» WORK REQUEST: Report the tally of lines featuring the word "contenuti" in the entries below, without anything else.

» SUPPLIED MATERIAL:
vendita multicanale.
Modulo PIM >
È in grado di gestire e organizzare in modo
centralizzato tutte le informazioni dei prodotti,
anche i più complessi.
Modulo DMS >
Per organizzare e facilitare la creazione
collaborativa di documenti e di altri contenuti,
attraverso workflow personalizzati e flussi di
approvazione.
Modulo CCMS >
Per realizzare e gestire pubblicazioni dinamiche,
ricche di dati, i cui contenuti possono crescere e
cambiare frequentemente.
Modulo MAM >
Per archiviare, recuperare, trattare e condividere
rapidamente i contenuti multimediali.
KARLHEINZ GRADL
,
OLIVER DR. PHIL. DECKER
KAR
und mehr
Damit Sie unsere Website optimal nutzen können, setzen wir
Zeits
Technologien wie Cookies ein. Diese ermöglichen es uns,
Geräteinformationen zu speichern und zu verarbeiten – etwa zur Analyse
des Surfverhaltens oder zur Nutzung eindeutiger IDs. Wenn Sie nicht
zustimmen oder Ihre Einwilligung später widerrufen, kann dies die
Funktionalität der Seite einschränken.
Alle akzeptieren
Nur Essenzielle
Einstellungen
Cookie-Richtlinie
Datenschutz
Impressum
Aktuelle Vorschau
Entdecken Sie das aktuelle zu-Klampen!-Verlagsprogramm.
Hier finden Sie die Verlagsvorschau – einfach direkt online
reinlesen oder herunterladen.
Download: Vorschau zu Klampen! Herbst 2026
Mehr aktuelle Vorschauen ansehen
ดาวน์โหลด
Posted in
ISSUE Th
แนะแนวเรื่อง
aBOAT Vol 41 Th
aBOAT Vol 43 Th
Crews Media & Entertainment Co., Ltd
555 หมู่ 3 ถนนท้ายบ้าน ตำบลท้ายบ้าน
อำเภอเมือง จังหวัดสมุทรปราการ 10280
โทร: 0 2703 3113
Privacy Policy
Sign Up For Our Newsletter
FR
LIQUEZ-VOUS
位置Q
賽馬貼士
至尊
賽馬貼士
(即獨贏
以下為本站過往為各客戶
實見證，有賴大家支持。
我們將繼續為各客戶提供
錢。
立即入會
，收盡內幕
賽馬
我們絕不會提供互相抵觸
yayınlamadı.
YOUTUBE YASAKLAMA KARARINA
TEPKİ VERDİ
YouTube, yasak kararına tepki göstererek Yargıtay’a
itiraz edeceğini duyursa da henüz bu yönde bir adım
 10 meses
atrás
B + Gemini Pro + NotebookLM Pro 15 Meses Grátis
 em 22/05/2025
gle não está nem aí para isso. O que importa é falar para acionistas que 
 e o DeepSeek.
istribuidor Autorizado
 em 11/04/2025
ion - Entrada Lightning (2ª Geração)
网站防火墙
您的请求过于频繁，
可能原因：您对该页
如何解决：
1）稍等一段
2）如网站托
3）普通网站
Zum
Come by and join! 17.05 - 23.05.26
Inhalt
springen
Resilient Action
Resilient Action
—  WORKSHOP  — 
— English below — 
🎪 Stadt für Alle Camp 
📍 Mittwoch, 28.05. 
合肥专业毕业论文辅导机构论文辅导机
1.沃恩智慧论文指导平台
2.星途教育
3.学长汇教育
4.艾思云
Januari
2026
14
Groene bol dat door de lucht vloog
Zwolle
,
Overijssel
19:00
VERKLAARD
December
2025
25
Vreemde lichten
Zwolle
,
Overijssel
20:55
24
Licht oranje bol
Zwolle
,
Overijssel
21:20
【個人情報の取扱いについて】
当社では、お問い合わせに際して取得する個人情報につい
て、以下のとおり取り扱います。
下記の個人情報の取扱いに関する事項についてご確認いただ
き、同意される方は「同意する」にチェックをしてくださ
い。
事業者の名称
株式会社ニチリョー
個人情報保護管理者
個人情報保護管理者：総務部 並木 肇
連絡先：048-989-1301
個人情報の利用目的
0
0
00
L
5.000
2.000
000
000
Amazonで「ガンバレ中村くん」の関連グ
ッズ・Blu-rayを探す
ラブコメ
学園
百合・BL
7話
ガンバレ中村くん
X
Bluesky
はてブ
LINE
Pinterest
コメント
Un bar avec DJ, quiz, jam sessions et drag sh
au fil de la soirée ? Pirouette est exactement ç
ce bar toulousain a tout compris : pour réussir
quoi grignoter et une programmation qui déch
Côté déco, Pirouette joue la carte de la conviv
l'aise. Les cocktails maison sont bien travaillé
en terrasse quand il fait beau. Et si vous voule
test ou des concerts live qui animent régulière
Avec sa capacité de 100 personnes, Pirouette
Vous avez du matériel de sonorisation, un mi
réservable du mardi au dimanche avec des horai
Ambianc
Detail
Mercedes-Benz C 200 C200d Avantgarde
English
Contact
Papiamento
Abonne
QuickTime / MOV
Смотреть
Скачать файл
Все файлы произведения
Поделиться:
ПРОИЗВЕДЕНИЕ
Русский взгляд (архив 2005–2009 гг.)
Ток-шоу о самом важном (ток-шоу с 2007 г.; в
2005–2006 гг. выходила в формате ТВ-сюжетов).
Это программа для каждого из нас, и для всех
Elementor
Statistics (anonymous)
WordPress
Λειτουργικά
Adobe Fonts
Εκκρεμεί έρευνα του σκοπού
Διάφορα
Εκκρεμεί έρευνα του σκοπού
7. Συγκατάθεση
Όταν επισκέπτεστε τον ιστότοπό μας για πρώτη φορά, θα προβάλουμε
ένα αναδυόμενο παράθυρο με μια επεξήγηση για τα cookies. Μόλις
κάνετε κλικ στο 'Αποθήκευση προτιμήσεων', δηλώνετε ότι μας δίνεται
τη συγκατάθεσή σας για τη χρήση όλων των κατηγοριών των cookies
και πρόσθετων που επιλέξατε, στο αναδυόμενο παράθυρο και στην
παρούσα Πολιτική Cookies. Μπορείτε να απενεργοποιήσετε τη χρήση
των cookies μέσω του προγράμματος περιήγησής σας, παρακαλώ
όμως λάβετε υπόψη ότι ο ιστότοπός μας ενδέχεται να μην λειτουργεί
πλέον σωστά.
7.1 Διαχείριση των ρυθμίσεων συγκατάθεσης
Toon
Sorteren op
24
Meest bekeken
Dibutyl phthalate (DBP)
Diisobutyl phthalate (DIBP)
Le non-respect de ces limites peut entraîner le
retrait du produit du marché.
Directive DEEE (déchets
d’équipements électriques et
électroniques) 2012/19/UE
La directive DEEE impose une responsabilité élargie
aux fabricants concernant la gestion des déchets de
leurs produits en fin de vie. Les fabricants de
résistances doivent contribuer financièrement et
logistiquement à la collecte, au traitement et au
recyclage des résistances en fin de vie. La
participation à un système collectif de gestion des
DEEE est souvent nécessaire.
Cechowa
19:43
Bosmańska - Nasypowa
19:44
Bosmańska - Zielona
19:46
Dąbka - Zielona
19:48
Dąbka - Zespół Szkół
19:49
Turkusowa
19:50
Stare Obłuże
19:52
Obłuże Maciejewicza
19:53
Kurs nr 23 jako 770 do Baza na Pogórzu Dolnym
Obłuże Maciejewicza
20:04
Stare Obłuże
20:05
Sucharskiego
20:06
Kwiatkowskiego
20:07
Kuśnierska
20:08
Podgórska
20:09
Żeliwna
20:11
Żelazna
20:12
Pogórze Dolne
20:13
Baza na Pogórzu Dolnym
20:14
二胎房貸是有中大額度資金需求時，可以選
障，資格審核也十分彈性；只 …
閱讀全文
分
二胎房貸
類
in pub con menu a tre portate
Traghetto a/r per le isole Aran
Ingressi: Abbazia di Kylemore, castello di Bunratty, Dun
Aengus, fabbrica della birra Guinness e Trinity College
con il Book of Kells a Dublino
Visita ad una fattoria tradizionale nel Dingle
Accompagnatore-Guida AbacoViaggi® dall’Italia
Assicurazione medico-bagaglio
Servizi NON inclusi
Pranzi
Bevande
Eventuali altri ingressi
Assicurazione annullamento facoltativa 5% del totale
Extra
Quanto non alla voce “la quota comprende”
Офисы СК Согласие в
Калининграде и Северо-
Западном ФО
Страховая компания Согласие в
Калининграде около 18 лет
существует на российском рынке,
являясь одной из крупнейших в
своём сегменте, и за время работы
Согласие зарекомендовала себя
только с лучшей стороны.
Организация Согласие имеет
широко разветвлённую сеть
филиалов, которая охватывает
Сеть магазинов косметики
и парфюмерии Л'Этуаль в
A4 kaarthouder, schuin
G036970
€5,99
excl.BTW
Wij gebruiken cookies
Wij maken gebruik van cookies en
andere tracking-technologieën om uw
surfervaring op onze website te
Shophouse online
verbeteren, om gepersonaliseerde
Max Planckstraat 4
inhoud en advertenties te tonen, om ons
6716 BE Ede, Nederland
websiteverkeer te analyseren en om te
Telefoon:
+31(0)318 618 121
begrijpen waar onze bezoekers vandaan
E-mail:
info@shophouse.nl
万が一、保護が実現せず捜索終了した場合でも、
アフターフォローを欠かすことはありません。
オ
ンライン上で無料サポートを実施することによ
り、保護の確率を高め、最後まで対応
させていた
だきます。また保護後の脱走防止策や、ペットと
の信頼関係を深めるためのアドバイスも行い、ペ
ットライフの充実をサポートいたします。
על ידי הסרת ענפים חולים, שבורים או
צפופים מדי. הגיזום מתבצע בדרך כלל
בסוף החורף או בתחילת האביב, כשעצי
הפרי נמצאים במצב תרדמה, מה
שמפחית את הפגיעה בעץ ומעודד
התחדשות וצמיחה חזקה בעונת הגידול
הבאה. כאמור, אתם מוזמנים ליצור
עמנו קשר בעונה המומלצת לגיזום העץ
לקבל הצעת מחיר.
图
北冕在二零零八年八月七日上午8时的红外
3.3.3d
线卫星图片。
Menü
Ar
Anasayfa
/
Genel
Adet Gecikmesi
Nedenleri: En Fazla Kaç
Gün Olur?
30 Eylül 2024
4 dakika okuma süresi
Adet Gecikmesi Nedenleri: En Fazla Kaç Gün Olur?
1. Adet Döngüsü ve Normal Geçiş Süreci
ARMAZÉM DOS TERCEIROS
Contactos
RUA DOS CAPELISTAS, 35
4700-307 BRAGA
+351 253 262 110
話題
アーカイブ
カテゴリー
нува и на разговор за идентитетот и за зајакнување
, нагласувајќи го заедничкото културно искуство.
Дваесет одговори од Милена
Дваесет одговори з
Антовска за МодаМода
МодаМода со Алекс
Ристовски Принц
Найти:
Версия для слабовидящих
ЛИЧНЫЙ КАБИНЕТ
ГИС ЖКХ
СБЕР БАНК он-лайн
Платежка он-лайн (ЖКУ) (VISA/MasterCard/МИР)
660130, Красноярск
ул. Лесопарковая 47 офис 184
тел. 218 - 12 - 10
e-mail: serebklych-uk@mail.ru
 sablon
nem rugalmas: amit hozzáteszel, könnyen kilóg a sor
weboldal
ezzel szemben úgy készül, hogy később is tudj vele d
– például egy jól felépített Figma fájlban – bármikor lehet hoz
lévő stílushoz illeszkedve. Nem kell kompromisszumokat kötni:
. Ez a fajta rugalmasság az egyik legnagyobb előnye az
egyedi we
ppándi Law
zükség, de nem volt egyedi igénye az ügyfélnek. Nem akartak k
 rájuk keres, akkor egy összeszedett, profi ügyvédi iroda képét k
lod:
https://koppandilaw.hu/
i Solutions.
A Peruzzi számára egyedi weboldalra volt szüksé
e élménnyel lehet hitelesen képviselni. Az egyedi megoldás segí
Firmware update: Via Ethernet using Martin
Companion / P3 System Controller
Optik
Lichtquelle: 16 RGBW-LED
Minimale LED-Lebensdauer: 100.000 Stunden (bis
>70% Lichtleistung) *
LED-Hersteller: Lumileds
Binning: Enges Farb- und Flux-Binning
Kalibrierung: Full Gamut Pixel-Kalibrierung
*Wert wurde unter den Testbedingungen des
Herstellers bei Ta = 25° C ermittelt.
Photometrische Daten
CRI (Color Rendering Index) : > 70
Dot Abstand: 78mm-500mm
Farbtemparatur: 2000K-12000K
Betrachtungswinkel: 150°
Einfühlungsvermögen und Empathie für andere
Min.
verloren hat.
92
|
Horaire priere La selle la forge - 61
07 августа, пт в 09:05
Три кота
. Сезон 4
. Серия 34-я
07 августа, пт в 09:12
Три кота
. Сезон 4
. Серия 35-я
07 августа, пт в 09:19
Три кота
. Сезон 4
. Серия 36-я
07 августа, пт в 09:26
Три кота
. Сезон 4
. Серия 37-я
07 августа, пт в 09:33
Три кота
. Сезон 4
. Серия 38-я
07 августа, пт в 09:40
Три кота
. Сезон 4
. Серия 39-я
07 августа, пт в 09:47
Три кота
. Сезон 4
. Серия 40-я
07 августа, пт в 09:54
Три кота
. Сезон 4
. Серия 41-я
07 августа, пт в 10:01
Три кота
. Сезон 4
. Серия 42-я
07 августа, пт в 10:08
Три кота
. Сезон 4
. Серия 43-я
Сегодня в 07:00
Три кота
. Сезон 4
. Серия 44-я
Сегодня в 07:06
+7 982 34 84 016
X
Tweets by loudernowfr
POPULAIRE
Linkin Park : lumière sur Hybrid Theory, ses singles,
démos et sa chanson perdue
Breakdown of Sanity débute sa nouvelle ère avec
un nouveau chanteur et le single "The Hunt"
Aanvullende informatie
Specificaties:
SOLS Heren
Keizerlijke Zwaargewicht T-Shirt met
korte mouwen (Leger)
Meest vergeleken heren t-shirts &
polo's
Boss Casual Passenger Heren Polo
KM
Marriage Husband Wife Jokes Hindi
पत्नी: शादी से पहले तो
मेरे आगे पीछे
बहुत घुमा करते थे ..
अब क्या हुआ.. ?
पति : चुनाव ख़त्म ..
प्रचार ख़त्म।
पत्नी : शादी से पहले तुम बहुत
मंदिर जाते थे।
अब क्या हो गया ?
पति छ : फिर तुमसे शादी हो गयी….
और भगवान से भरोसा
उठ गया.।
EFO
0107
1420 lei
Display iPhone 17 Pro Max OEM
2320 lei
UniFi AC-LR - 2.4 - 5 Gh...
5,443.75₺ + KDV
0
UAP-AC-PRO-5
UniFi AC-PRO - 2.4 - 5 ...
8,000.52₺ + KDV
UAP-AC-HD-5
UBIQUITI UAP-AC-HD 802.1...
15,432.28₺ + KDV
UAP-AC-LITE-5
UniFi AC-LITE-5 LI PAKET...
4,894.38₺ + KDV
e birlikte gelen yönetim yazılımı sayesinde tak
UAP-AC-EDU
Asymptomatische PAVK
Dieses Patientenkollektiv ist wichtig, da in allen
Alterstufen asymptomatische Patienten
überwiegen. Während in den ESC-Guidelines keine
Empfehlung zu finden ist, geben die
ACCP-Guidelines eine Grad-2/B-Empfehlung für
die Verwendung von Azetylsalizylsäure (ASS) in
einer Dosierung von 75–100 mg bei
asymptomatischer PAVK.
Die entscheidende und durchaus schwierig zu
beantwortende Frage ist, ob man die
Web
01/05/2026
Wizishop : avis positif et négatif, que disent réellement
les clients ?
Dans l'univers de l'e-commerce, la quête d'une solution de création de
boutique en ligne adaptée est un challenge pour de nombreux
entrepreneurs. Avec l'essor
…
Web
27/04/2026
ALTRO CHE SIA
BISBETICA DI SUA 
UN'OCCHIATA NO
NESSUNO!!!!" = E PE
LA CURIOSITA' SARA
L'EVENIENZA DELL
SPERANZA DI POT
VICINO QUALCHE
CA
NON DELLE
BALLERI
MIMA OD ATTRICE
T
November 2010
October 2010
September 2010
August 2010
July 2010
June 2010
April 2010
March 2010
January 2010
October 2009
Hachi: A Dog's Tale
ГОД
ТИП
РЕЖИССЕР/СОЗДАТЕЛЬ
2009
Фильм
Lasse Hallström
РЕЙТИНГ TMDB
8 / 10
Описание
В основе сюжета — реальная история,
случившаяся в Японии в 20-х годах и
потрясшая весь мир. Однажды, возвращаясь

» OUTPUT BELOW: 3